First, I compile DLA loadable file by :

trtexec --deploy=/usr/src/tensorrt/data/mnist/mnist.prototxt --model=/usr/src/tensorrt/data/mnist/mnist.caffemodel --output=ip2 --useDLACore=0 --int8 --inputIOFormats=int8:chw32 --outputIOFormats=int8:chw32 --saveEngine=./mnist_int8.bin --buildOnly --safe

mnist.caffemodel is a fp32 model, after being compiled by tensorrt it become int8 model. Running cuDLAStandaloneMode with mnist_int8.bin as input. It prints the input tensor descriptor as below:

Printing input tensor descriptor
        TENSOR NAME : data'
        size: 25088
        dims: [1, 1, 28, 28]
        data fmt: 3
        data type: 4
        data category: 2
        pixel fmt: 36
        pixel mapping: 0
Printing output tensor descriptor
        TENSOR NAME : ip2'
        size: 32
        dims: [1, 10, 1, 1]
        data fmt: 3
        data type: 4
        data category: 2
        pixel fmt: 36
        pixel mapping: 0

As we can see data type 4 means int8. My question is an fp32 model compiled and quantized with tensorrt, its input, and output become int8? If so, how should I handle the input since I don’t know the specific quantization parameters?

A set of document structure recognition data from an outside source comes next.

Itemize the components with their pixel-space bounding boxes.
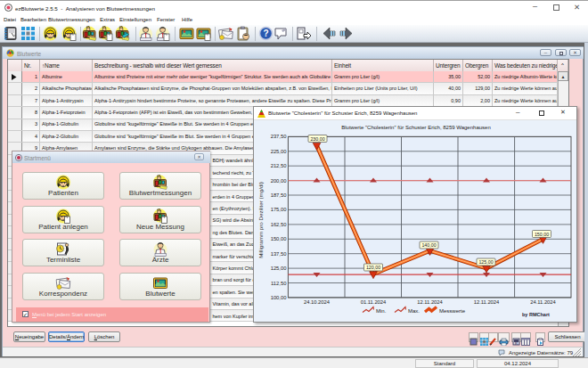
svg-text:?: ? bbox=[263, 29, 268, 38]
svg-text:R: R bbox=[515, 341, 518, 346]
svg-text:225,00: 225,00 bbox=[271, 149, 287, 154]
svg-text:150,00: 150,00 bbox=[535, 232, 549, 237]
svg-text:12.11.2024: 12.11.2024 bbox=[474, 299, 500, 305]
svg-text:212,50: 212,50 bbox=[271, 163, 287, 168]
svg-text:24.10.2024: 24.10.2024 bbox=[304, 299, 331, 305]
svg-text:200,00: 200,00 bbox=[271, 178, 287, 184]
svg-text:24.11.2024: 24.11.2024 bbox=[530, 299, 556, 305]
svg-text:162,50: 162,50 bbox=[271, 222, 287, 227]
svg-text:125,00: 125,00 bbox=[478, 259, 493, 265]
svg-text:Min.: Min. bbox=[376, 308, 387, 314]
svg-text:Max.: Max. bbox=[408, 308, 420, 314]
svg-text:Milligramm pro Deziliter (mg/d: Milligramm pro Deziliter (mg/dl) bbox=[257, 182, 264, 258]
svg-text:150,00: 150,00 bbox=[271, 236, 287, 241]
svg-text:01.11.2024: 01.11.2024 bbox=[361, 299, 387, 305]
svg-text:Messwerte: Messwerte bbox=[439, 308, 466, 314]
svg-text:230,00: 230,00 bbox=[310, 136, 324, 142]
svg-text:140,00: 140,00 bbox=[421, 242, 436, 248]
svg-text:187,50: 187,50 bbox=[271, 192, 287, 198]
svg-text:100,00: 100,00 bbox=[271, 295, 287, 300]
svg-text:137,50: 137,50 bbox=[271, 251, 287, 257]
svg-text:112,50: 112,50 bbox=[271, 281, 286, 286]
svg-text:125,00: 125,00 bbox=[271, 266, 287, 271]
svg-text:12.11.2024: 12.11.2024 bbox=[417, 299, 443, 305]
svg-text:237,50: 237,50 bbox=[271, 134, 287, 139]
svg-text:175,00: 175,00 bbox=[271, 207, 287, 212]
svg-text:120,00: 120,00 bbox=[366, 265, 380, 270]
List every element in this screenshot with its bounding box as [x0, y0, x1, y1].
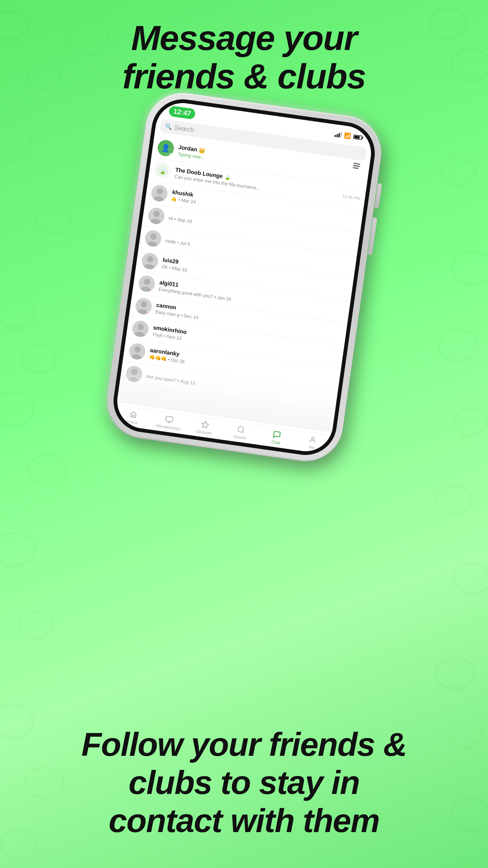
svg-text:🍃: 🍃 — [158, 166, 167, 175]
avatar-anon2 — [144, 229, 162, 248]
svg-point-32 — [0, 533, 35, 565]
svg-text:doob: doob — [31, 369, 47, 376]
nav-item-me[interactable]: Me — [299, 434, 325, 452]
nav-label-home: Home — [126, 419, 138, 425]
watermark-doob: doob — [435, 328, 482, 368]
svg-text:doob: doob — [446, 685, 464, 693]
svg-text:doob: doob — [449, 356, 468, 365]
svg-point-12 — [442, 158, 475, 185]
nav-item-home[interactable]: Home — [120, 409, 146, 426]
svg-point-10 — [0, 127, 31, 160]
watermark-doob: doob — [432, 656, 479, 696]
watermark-doob: doob — [432, 484, 476, 522]
svg-rect-50 — [353, 163, 360, 165]
search-nav-icon — [236, 425, 246, 434]
svg-rect-51 — [353, 165, 360, 167]
svg-text:doob: doob — [28, 634, 44, 642]
avatar-jordan: 👤 — [156, 139, 175, 157]
svg-text:doob: doob — [450, 181, 467, 189]
svg-point-38 — [435, 658, 475, 689]
menu-icon[interactable] — [352, 162, 360, 171]
online-indicator — [169, 153, 172, 157]
svg-text:doob: doob — [464, 589, 481, 597]
svg-point-36 — [19, 611, 53, 638]
wifi-icon: 📶 — [344, 132, 351, 140]
watermark-doob: doob — [19, 344, 59, 379]
watermark-doob: doob — [0, 531, 39, 572]
avatar-smokinrhino — [131, 320, 150, 338]
nav-label-memberships: Memberships — [156, 423, 181, 431]
phone-screen-border: 12:47 📶 — [109, 95, 379, 459]
svg-point-88 — [311, 437, 315, 440]
svg-text:doob: doob — [462, 431, 479, 439]
svg-text:doob: doob — [5, 561, 24, 569]
chat-list: 👤 Jordan 👑 Typing now... 🍃 — [113, 135, 369, 455]
avatar-luis29 — [140, 252, 159, 270]
chat-nav-icon — [272, 430, 281, 439]
headline-bottom-text: Follow your friends &clubs to stay incon… — [19, 725, 469, 840]
me-icon — [308, 435, 317, 444]
svg-text:doob: doob — [2, 421, 23, 430]
watermark-doob: doob — [15, 609, 56, 644]
svg-point-16 — [453, 252, 488, 284]
signal-icon — [334, 131, 342, 138]
watermark-doob: doob — [31, 203, 75, 240]
avatar-aaronlanky — [128, 342, 147, 361]
headline-top: Message your friends & clubs — [0, 19, 488, 96]
phone-screen: 12:47 📶 — [113, 100, 375, 455]
svg-text:doob: doob — [7, 323, 24, 332]
memberships-icon — [165, 415, 173, 424]
svg-line-84 — [169, 421, 169, 423]
nav-label-me: Me — [308, 445, 315, 450]
nav-item-discover[interactable]: Discover — [191, 419, 218, 436]
svg-text:doob: doob — [38, 480, 57, 489]
nav-label-chat: Chat — [271, 439, 280, 445]
svg-line-87 — [242, 432, 243, 433]
notification-dot — [150, 289, 153, 292]
avatar-algi011 — [137, 274, 156, 293]
watermark-doob: doob — [451, 562, 488, 599]
avatar-khushik — [150, 184, 169, 203]
svg-text:doob: doob — [445, 511, 462, 519]
avatar-cannon — [134, 297, 153, 316]
svg-point-26 — [454, 408, 488, 435]
watermark-doob: doob — [25, 453, 70, 492]
status-time: 12:47 — [168, 105, 196, 120]
search-icon: 🔍 — [165, 123, 172, 131]
search-placeholder: Search — [173, 124, 194, 134]
chat-time-doob-lounge: 12:46 PM — [342, 194, 360, 201]
svg-point-20 — [22, 346, 56, 372]
svg-point-14 — [35, 205, 71, 234]
headline-top-line2: friends & clubs — [0, 57, 488, 96]
watermark-doob: doob — [438, 156, 479, 191]
svg-rect-82 — [165, 416, 173, 422]
svg-marker-85 — [201, 421, 208, 428]
svg-point-24 — [0, 393, 33, 426]
avatar-doob-lounge: 🍃 — [153, 161, 172, 180]
svg-text:doob: doob — [0, 155, 19, 164]
nav-label-search: Search — [233, 434, 247, 440]
svg-text:doob: doob — [463, 279, 482, 288]
status-icons: 📶 — [334, 131, 362, 141]
home-icon — [129, 410, 138, 419]
app-content: 12:47 📶 — [113, 100, 375, 455]
avatar-anon1 — [147, 207, 165, 225]
discover-icon — [200, 420, 209, 429]
headline-top-line1: Message your — [0, 19, 488, 57]
nav-label-discover: Discover — [196, 429, 212, 436]
nav-item-chat[interactable]: Chat — [263, 429, 289, 446]
watermark-doob: doob — [0, 391, 37, 433]
notification-dot — [147, 311, 150, 315]
watermark-doob: doob — [451, 406, 488, 441]
svg-rect-52 — [353, 167, 358, 169]
svg-point-34 — [454, 564, 488, 593]
svg-text:doob: doob — [10, 855, 28, 863]
svg-point-30 — [435, 486, 472, 515]
svg-point-22 — [439, 330, 478, 361]
nav-item-memberships[interactable]: Memberships — [156, 414, 182, 432]
watermark-doob: doob — [0, 297, 37, 334]
watermark-doob: doob — [0, 125, 34, 167]
watermark-doob: doob — [449, 250, 488, 291]
nav-item-search[interactable]: Search — [227, 424, 254, 441]
svg-text:doob: doob — [44, 230, 62, 238]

AastaLLL · February 24, 2023, 3:35am

Hi,

It’s controlled by the trtexec flag.

If you remove the --inputIOFormats=int8:chw32 --outputIOFormats=int8:chw32, the input/output format will be the default float32 type.
A data format layer will be inserted automatically to convert the float32 input/output ↔ int8 model.

Thanks.

zhi_xz · February 24, 2023, 3:43am

Thanks for your relay.
I tried to remove --inputIOFormats=int8:chw32 --outputIOFormats=int8:chw32 and tensorrt reported an error as below. It seems like inputIOFormats and outputIOFormats is required for compiling DLA loadable binary file.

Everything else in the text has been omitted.